Spare Me From Autistic Exceptionalism

Here we go again, with a (somewhat) high-profile autistic disclosure that seems only to serve to communicate all the wrong things for me. This time it’s a Big Brother houseguest revealing her diagnosis in the season finale, having hidden her diagnosis during the game to avoid potential for stigma and/or pity.

Standing up, Britini gave an empowering speech proclaiming, “When I was 22 months old, I was diagnosed with autism, and I have been living with autism every single day. I did not disclose that to all of you in the house because I wanted to be seen as me. I wanted you guys to get to know me for me. Britini for Britini. Not as a label. Not as a diagnosis. I am so much more than what my disability is. And I am so proud of the journey I have had to be standing on this stage right now. This is an anomaly that I am here. And I just wanted to say thank you all for accepting me with open arms.”

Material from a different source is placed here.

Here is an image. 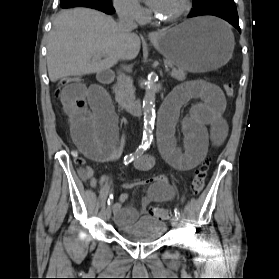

That’s fine so far as it goes, although it does prompt questions about whether or not her fellow houseguests indeed were getting to know her for her, or if they were getting to know a masked version who for the sake of the game was passing as neurotypical.

What actually bothers me about the disclosure, though, is what she went on to say as she was questioned about the decision.

I just wanted people to understand that individuals who are neurodivergent are capable of doing absolutely everything we set our minds to. We don’t need to be coddled or treated differently. Autism is my superpower[…]

Sigh.

I’ve said it before, over and over: autism is not a superpower. At best it’s a collection of trade-offs in which there can be some useful benefits (e.g. hyperfocus) that nonetheless come with some real costs (e.g. not noticing that you need to eat or pee). It’s also incontrovertibly false that autistics “are capable of doing absolutely everything we set our minds to”—although to be fair, because neoliberal capitalism, that’s just as false when applied to literally every other individual or group, too.

(Also, not for nothing, but one person’s “coddling” is another person’s accommodation—which literally is being “treated differently” in order to provide real-world equity.)

“So many people have said to me,” she said, “that my story has given them hope for either their son or daughter, themselves, or someone they know who is also neurodivergent.”

That’s the sort of pollyannaish hope that just sets up people for some pretty profound disappointment later on, not to mention the potential for self-blame, if not self-harm, when it doesn’t at all turn out the way these sorts of disclosures claim.